(Source data)
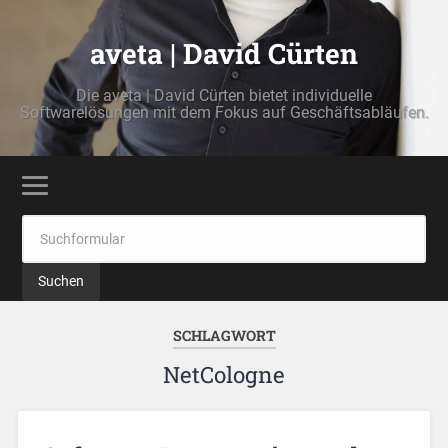
aveta | David Cürten
Die aveta | David Cürten bietet individuelle
Softwarelösungen mit dem Fokus auf Geschäftsabläufen.
SCHLAGWORT
NetCologne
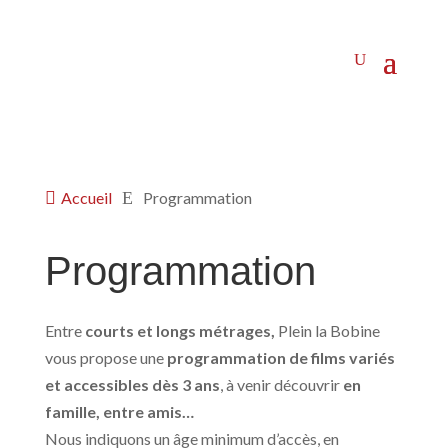

Accueil
E
Programmation
Programmation
Entre
courts et longs métrages,
Plein la Bobine
vous propose une
programmation de films variés
et accessibles dès 3 ans
, à venir découvrir
en
famille, entre amis…
Nous indiquons un âge minimum d’accès, en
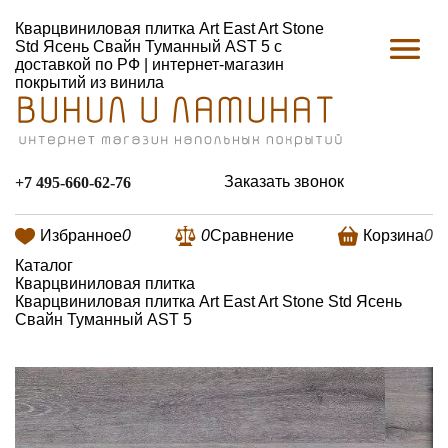
Кварцвиниловая плитка Art East Art Stone
Std Ясень Свайн Туманный AST 5 с
доставкой по РФ | интернет-магазин
покрытий из винила
Заказать звонок
+7 495-660-62-76
Избранное
0
0
Сравнение
Корзина
0
Каталог
Кварцвиниловая плитка
Кварцвиниловая плитка Art East Art Stone Std Ясень
Свайн Туманный AST 5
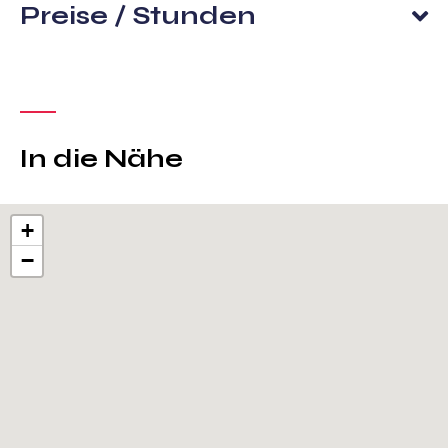
Preise / Stunden
In die Nähe
+
−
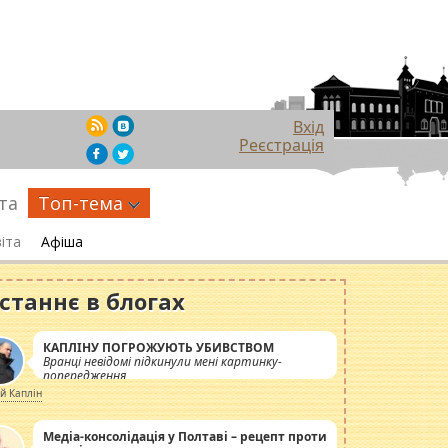
Вхід
Реєстрація
та
Топ-тема
іта
Афіша
станнє в блогах
КАПЛІНУ ПОГРОЖУЮТЬ УБИВСТВОМ
Вранці невідомі підкинули мені картинку-
попередження
ій Каплін
Медіа-консолідація у Полтаві – рецепт проти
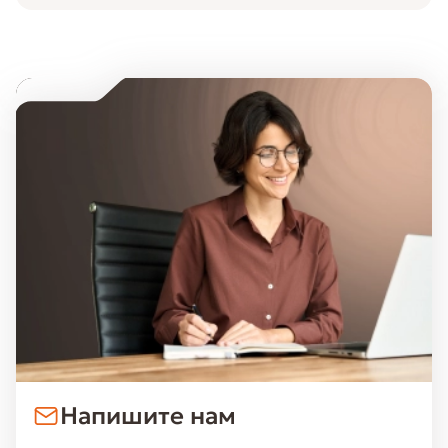
Напишите нам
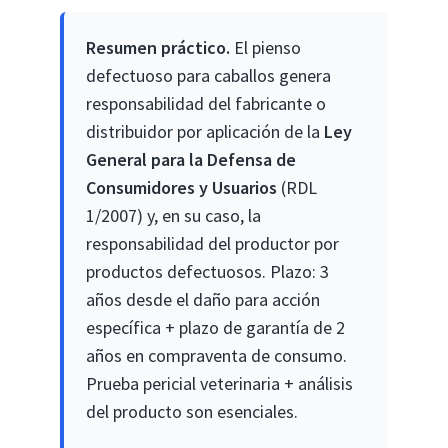
Resumen práctico.
El pienso
defectuoso para caballos genera
responsabilidad del fabricante o
distribuidor por aplicación de la
Ley
General para la Defensa de
Consumidores y Usuarios
(RDL
1/2007) y, en su caso, la
responsabilidad del productor por
productos defectuosos. Plazo: 3
años desde el daño para acción
específica + plazo de garantía de 2
años en compraventa de consumo.
Prueba pericial veterinaria + análisis
del producto son esenciales.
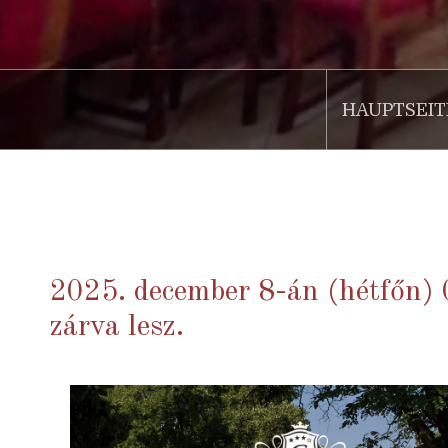
HAUPTSEIT
.
2025. december 8-án (hétfőn) 
zárva lesz.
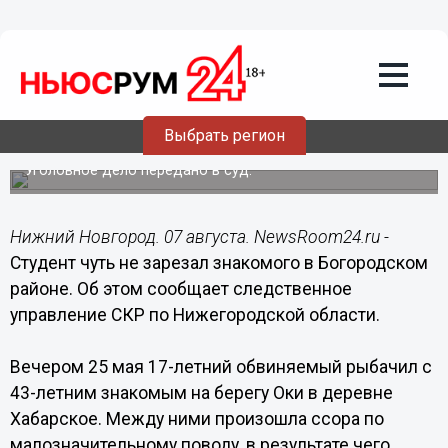
Происшествия
07.08.2018
16:32
Студент чуть не зарезал знакомого в
Выбрать регион
Богородском районе
Уголовное дело передано в суд.
Нижний Новгород. 07 августа. NewsRoom24.ru -
Студент чуть не зарезал знакомого в Богородском
районе. Об этом сообщает следственное
управление СКР по Нижегородской области.
Вечером 25 мая 17-летний обвиняемый рыбачил с
43-летним знакомым на берегу Оки в деревне
Хабарское. Между ними произошла ссора по
малозначительному поводу, в результате чего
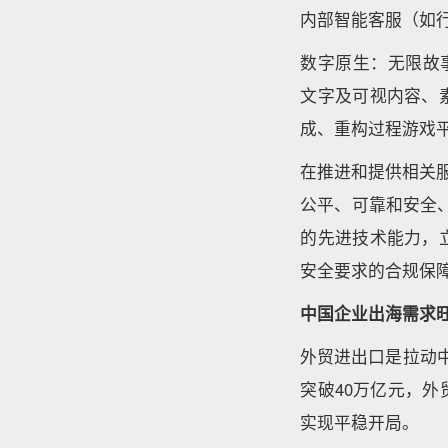
内部智能客服（如
数字原生：无限故事创作
文字及可视内容、
成、重构过程游戏
在推进和提供相关
公平、可靠和安全、
的先进技术能力，
安全要求的合规保
中国企业出海需求
外贸进出口是拉动中
突破40万亿元，外
实现平稳开局。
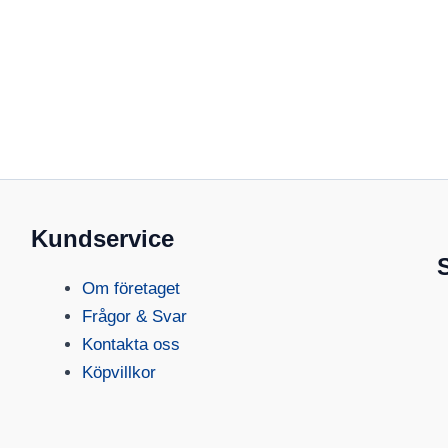
Kundservice
Om företaget
Frågor & Svar
Kontakta oss
Köpvillkor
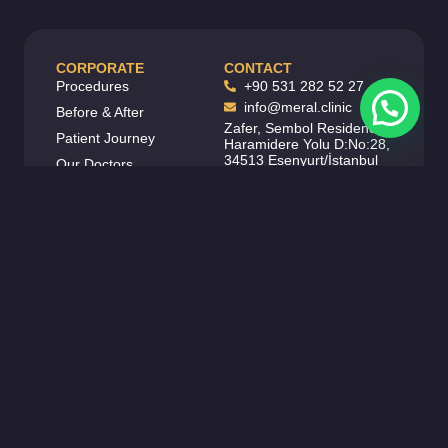
CORPORATE
CONTACT
Procedures
+90 531 282 52 27
info@meral.clinic
Before & After
Zafer, Sembol Residence,
Patient Journey
Haramidere Yolu D:No:28,
34513 Esenyurt/İstanbul
Our Doctors
FOLLOW US
Contact
Carier
About
Legal
Blog
SCAN QR CODE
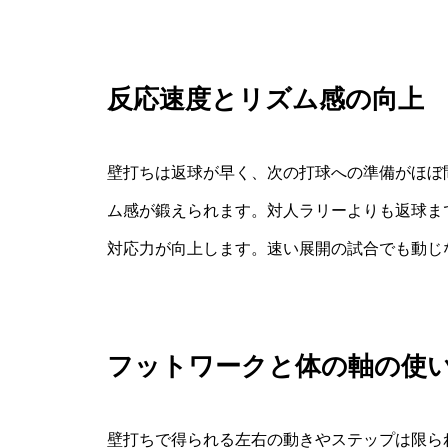
反応速度とリズム感の向上
壁打ちは返球が早く、次の打球への準備がほぼ
ム感が鍛えられます。対人ラリーよりも返球ま
対応力が向上します。速い展開の試合でも動じ
フットワークと体の軸の使
壁打ちで得られる左右の動きやステップは限ら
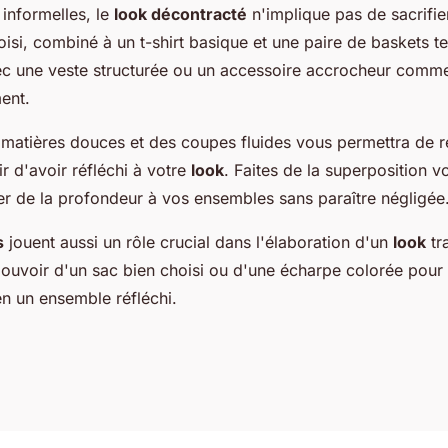
informelles, le
look décontracté
n'implique pas de sacrifie
isi, combiné à un t-shirt basique et une paire de baskets t
ec une veste structurée ou un accessoire accrocheur comm
ment.
matières douces et des coupes fluides vous permettra de res
ir d'avoir réfléchi à votre
look
. Faites de la superposition v
er de la profondeur à vos ensembles sans paraître négligée
s
jouent aussi un rôle crucial dans l'élaboration d'un
look
tr
pouvoir d'un sac bien choisi ou d'une écharpe colorée pour
n un ensemble réfléchi.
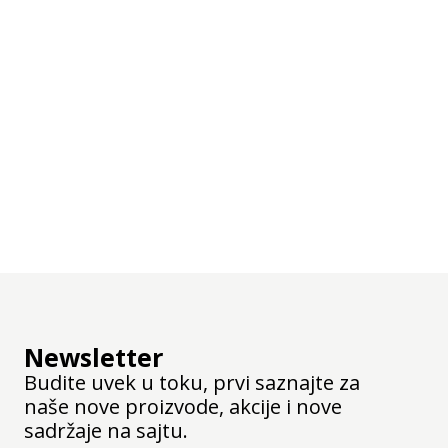
Newsletter
Budite uvek u toku, prvi saznajte za
naše nove proizvode, akcije i nove
sadržaje na sajtu.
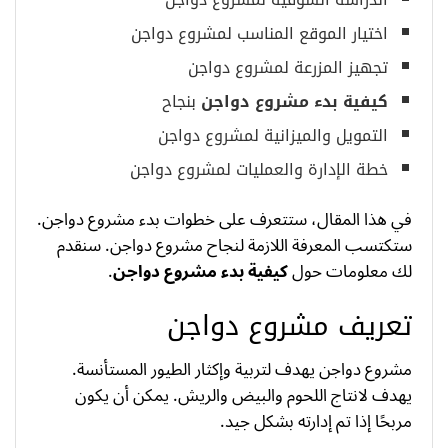
اختيار الموقع المناسب لمشروع دواجن
تجهيز المزرعة لمشروع دواجن
كيفية بدء مشروع دواجن
بنجاح
التمويل والميزانية لمشروع دواجن
خطة الإدارة والعمليات لمشروع دواجن
في هذا المقال، ستتعرف على خطوات بدء مشروع دواجن.
ستكتسب المعرفة اللازمة لنجاح مشروع دواجن. سنقدم
لك معلومات حول
كيفية بدء مشروع دواجن
.
تعريف مشروع دواجن
مشروع دواجن يهدف لتربية وإكثار الطيور المستأنسة.
يهدف لانتاج اللحوم والبيض والريش. يمكن أن يكون
مربحًا إذا تم إدارته بشكل جيد.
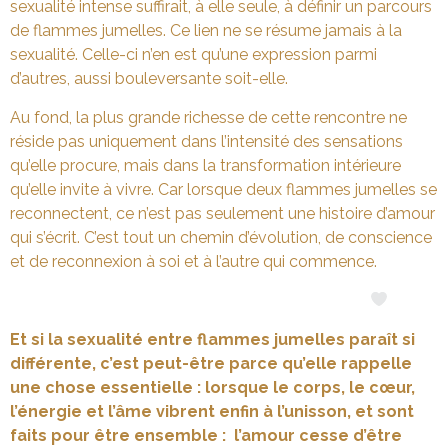
sexualité intense suffirait, à elle seule, à définir un parcours
de flammes jumelles. Ce lien ne se résume jamais à la
sexualité. Celle-ci n’en est qu’une expression parmi
d’autres, aussi bouleversante soit-elle.
Au fond, la plus grande richesse de cette rencontre ne
réside pas uniquement dans l’intensité des sensations
qu’elle procure, mais dans la transformation intérieure
qu’elle invite à vivre. Car lorsque deux flammes jumelles se
reconnectent, ce n’est pas seulement une histoire d’amour
qui s’écrit. C’est tout un chemin d’évolution, de conscience
et de reconnexion à soi et à l’autre qui commence.
Et si la sexualité entre flammes jumelles paraît si
différente, c’est peut-être parce qu’elle rappelle
une chose essentielle : lorsque le corps, le cœur,
l’énergie et l’âme vibrent enfin à l’unisson, et sont
faits pour être ensemble : l’amour cesse d’être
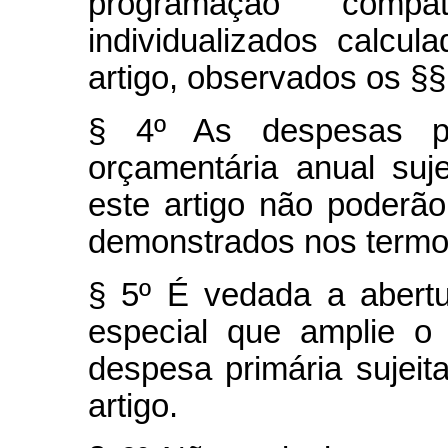
programação compa
individualizados calcu
artigo, observados os §§ 
§ 4º As despesas pri
orçamentária anual suje
este artigo não poderã
demonstrados nos termos
§ 5º É vedada a abertu
especial que amplie o 
despesa primária sujeita
artigo.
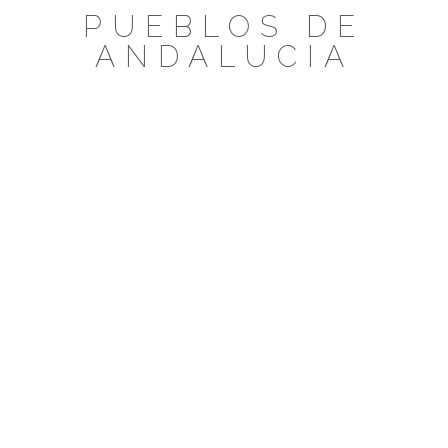
Saltar
PUEBLOS DE
al
ANDALUCIA
contenido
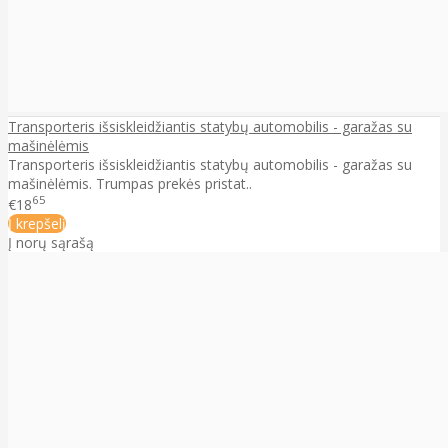
Transporteris išsiskleidžiantis statybų automobilis - garažas su
mašinėlėmis
Transporteris išsiskleidžiantis statybų automobilis - garažas su
mašinėlėmis. Trumpas prekės pristat..
65
€18
Į krepšelį
Į norų sąrašą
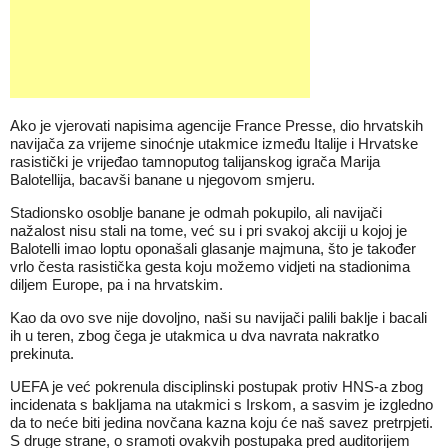
Ako je vjerovati napisima agencije France Presse, dio hrvatskih
navijača za vrijeme sinoćnje utakmice između Italije i Hrvatske
rasistički je vrijeđao tamnoputog talijanskog igrača Marija
Balotellija, bacavši banane u njegovom smjeru.
Stadionsko osoblje banane je odmah pokupilo, ali navijači
nažalost nisu stali na tome, već su i pri svakoj akciji u kojoj je
Balotelli imao loptu oponašali glasanje majmuna, što je također
vrlo česta rasistička gesta koju možemo vidjeti na stadionima
diljem Europe, pa i na hrvatskim.
Kao da ovo sve nije dovoljno, naši su navijači palili baklje i bacali
ih u teren, zbog čega je utakmica u dva navrata nakratko
prekinuta.
UEFA je već pokrenula disciplinski postupak protiv HNS-a zbog
incidenata s bakljama na utakmici s Irskom, a sasvim je izgledno
da to neće biti jedina novčana kazna koju će naš savez pretrpjeti.
S druge strane, o sramoti ovakvih postupaka pred auditorijem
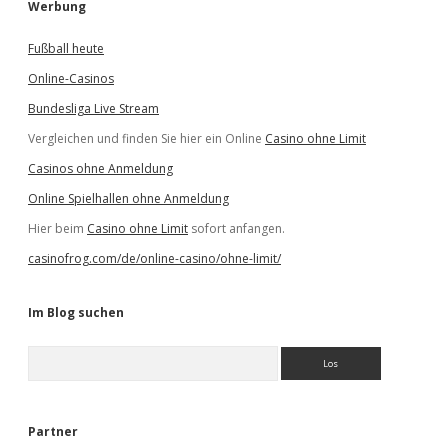
Werbung
Fußball heute
Online-Casinos
Bundesliga Live Stream
Vergleichen und finden Sie hier ein Online
Casino ohne Limit
Casinos ohne Anmeldung
Online Spielhallen ohne Anmeldung
Hier beim
Casino ohne Limit
sofort anfangen.
casinofrog.com/de/online-casino/ohne-limit/
Im Blog suchen
S
u
c
h
e
Partner
n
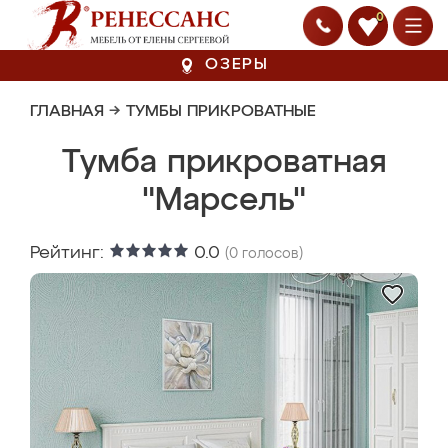
0
ОЗЕРЫ
ГЛАВНАЯ
→
ТУМБЫ ПРИКРОВАТНЫЕ
Тумба прикроватная
"Марсель"
Рейтинг:
0.0
(
0
голосов)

§ Exercise description
From the first line to the last, write out the data above exactly. Omit the pictures.

§ Completed task
aveta | David Cürten
Die aveta | David Cürten bietet individuelle
Softwarelösungen mit dem Fokus auf Geschäftsabläufen.
SCHLAGWORT
NetCologne

Accueil
E
Programmation
Programmation
Entre
courts et longs métrages,
Plein la Bobine
vous propose une
programmation de films variés
et accessibles dès 3 ans
, à venir découvrir
en
famille, entre amis…
Nous indiquons un âge minimum d’accès, en
Кварцвиниловая плитка Art East Art Stone
Std Ясень Свайн Туманный AST 5 с
доставкой по РФ | интернет-магазин
покрытий из винила
Заказать звонок
+7 495-660-62-76
Избранное
0
0
Сравнение
Корзина
0
Каталог
Кварцвиниловая плитка
Кварцвиниловая плитка Art East Art Stone Std Ясень
Свайн Туманный AST 5
Preise / Stunden
In die Nähe
+
−
Вхід
Реєстрація
та
Топ-тема
іта
Афіша
станнє в блогах
КАПЛІНУ ПОГРОЖУЮТЬ УБИВСТВОМ
Вранці невідомі підкинули мені картинку-
попередження
ій Каплін
Медіа-консолідація у Полтаві – рецепт проти
Напишите нам
Resumen práctico.
El pienso
defectuoso para caballos genera
responsabilidad del fabricante o
distribuidor por aplicación de la
Ley
General para la Defensa de
Consumidores y Usuarios
(RDL
1/2007) y, en su caso, la
responsabilidad del productor por
productos defectuosos. Plazo: 3
años desde el daño para acción
específica + plazo de garantía de 2
años en compraventa de consumo.
Prueba pericial veterinaria + análisis
del producto son esenciales.
HAUPTSEIT
.
2025. december 8-án (hétfőn) 
zárva lesz.
Происшествия
07.08.2018
16:32
Студент чуть не зарезал знакомого в
Выбрать регион
Богородском районе
Уголовное дело передано в суд.
Нижний Новгород. 07 августа. NewsRoom24.ru -
Студент чуть не зарезал знакомого в Богородском
районе. Об этом сообщает следственное
управление СКР по Нижегородской области.
Вечером 25 мая 17-летний обвиняемый рыбачил с
43-летним знакомым на берегу Оки в деревне
Хабарское. Между ними произошла ссора по
малозначительному поводу, в результате чего
内部智能客服（如
数字原生：无限故事创作
文字及可视内容、
成、重构过程游戏
在推进和提供相关
公平、可靠和安全、
的先进技术能力，
安全要求的合规保
中国企业出海需求
外贸进出口是拉动中
突破40万亿元，外
实现平稳开局。
Kundservice
Om företaget
Frågor & Svar
Kontakta oss
Köpvillkor
CORPORATE
CONTACT
Procedures
+90 531 282 52 27
info@meral.clinic
Before & After
Zafer, Sembol Residence,
Patient Journey
Haramidere Yolu D:No:28,
34513 Esenyurt/İstanbul
Our Doctors
FOLLOW US
Contact
Carier
About
Legal
Blog
SCAN QR CODE
反応速度とリズム感の向上
壁打ちは返球が早く、次の打球への準備がほぼ
ム感が鍛えられます。対人ラリーよりも返球ま
対応力が向上します。速い展開の試合でも動じ
フットワークと体の軸の使
壁打ちで得られる左右の動きやステップは限ら
informelles, le
look décontracté
n'implique pas de sacrifie
isi, combiné à un t-shirt basique et une paire de baskets t
ec une veste structurée ou un accessoire accrocheur comm
ment.
matières douces et des coupes fluides vous permettra de res
ir d'avoir réfléchi à votre
look
. Faites de la superposition v
er de la profondeur à vos ensembles sans paraître négligée
s
jouent aussi un rôle crucial dans l'élaboration d'un
look
tr
pouvoir d'un sac bien choisi ou d'une écharpe colorée pour
n un ensemble réfléchi.
Newsletter
Budite uvek u toku, prvi saznajte za
naše nove proizvode, akcije i nove
sadržaje na sajtu.
اختيار الموقع المناسب لمشروع دواجن
تجهيز المزرعة لمشروع دواجن
كيفية بدء مشروع دواجن
بنجاح
التمويل والميزانية لمشروع دواجن
خطة الإدارة والعمليات لمشروع دواجن
في هذا المقال، ستتعرف على خطوات بدء مشروع دواجن.
ستكتسب المعرفة اللازمة لنجاح مشروع دواجن. سنقدم
لك معلومات حول
كيفية بدء مشروع دواجن
.
تعريف مشروع دواجن
مشروع دواجن يهدف لتربية وإكثار الطيور المستأنسة.
يهدف لانتاج اللحوم والبيض والريش. يمكن أن يكون
مربحًا إذا تم إدارته بشكل جيد.
sexualité intense suffirait, à elle seule, à définir un parcours
de flammes jumelles. Ce lien ne se résume jamais à la
sexualité. Celle-ci n’en est qu’une expression parmi
d’autres, aussi bouleversante soit-elle.
Au fond, la plus grande richesse de cette rencontre ne
réside pas uniquement dans l’intensité des sensations
qu’elle procure, mais dans la transformation intérieure
qu’elle invite à vivre. Car lorsque deux flammes jumelles se
reconnectent, ce n’est pas seulement une histoire d’amour
qui s’écrit. C’est tout un chemin d’évolution, de conscience
et de reconnexion à soi et à l’autre qui commence.
Et si la sexualité entre flammes jumelles paraît si
différente, c’est peut-être parce qu’elle rappelle
une chose essentielle : lorsque le corps, le cœur,
l’énergie et l’âme vibrent enfin à l’unisson, et sont
faits pour être ensemble : l’amour cesse d’être
programação compa
individualizados calcu
artigo, observados os §§ 
§ 4º As despesas pri
orçamentária anual suje
este artigo não poderã
demonstrados nos termos
§ 5º É vedada a abertu
especial que amplie o 
despesa primária sujeita
artigo.
Saltar
PUEBLOS DE
al
ANDALUCIA
contenido
Transporteris išsiskleidžiantis statybų automobilis - garažas su
mašinėlėmis
Transporteris išsiskleidžiantis statybų automobilis - garažas su
mašinėlėmis. Trumpas prekės pristat..
65
€18
Į krepšelį
Į norų sąrašą
Ako je vjerovati napisima agencije France Presse, dio hrvatskih
navijača za vrijeme sinoćnje utakmice između Italije i Hrvatske
rasistički je vrijeđao tamnoputog talijanskog igrača Marija
Balotellija, bacavši banane u njegovom smjeru.
Stadionsko osoblje banane je odmah pokupilo, ali navijači
nažalost nisu stali na tome, već su i pri svakoj akciji u kojoj je
Balotelli imao loptu oponašali glasanje majmuna, što je također
vrlo česta rasistička gesta koju možemo vidjeti na stadionima
diljem Europe, pa i na hrvatskim.
Kao da ovo sve nije dovoljno, naši su navijači palili baklje i bacali
ih u teren, zbog čega je utakmica u dva navrata nakratko
prekinuta.
UEFA je već pokrenula disciplinski postupak protiv HNS-a zbog
incidenata s bakljama na utakmici s Irskom, a sasvim je izgledno
da to neće biti jedina novčana kazna koju će naš savez pretrpjeti.
S druge strane, o sramoti ovakvih postupaka pred auditorijem
Werbung
Fußball heute
Online-Casinos
Bundesliga Live Stream
Vergleichen und finden Sie hier ein Online
Casino ohne Limit
Casinos ohne Anmeldung
Online Spielhallen ohne Anmeldung
Hier beim
Casino ohne Limit
sofort anfangen.
casinofrog.com/de/online-casino/ohne-limit/
Im Blog suchen
S
u
c
h
e
Partner
n
0
ОЗЕРЫ
ГЛАВНАЯ
→
ТУМБЫ ПРИКРОВАТНЫЕ
Тумба прикроватная
"Марсель"
Рейтинг:
0.0
(
0
голосов)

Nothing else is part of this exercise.